- Task brief -
Write out, word for word, the part of the listing below that opens with the line containing "marcha blanca" and closes with the line containing "s medidas complementarias", keeping both of those lines and adding no others.

:: Supplied records ::

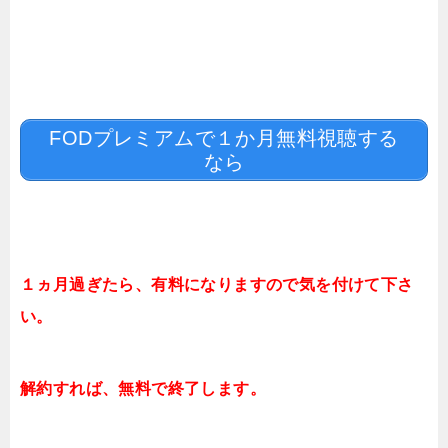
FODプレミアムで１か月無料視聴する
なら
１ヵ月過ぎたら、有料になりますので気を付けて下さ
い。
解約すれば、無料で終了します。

:::
:: Supplied records ::

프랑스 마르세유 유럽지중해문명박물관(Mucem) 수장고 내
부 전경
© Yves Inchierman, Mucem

:::
:: Supplied records ::

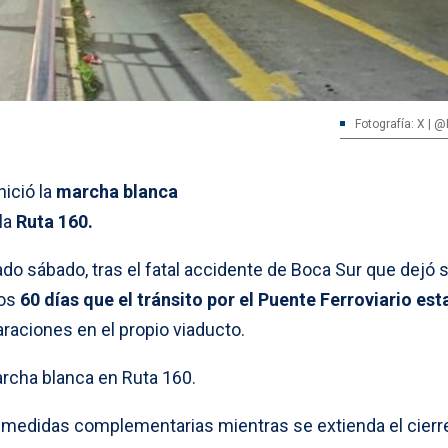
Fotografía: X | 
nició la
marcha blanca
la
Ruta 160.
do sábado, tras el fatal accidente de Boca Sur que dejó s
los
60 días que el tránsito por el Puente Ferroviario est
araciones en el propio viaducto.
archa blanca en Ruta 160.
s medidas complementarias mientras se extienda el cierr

:::

- Your solution -
marcha blanca
la
Ruta 160.
do sábado, tras el fatal accidente de Boca Sur que dejó s
los
60 días que el tránsito por el Puente Ferroviario est
araciones en el propio viaducto.
archa blanca en Ruta 160.
s medidas complementarias mientras se extienda el cierr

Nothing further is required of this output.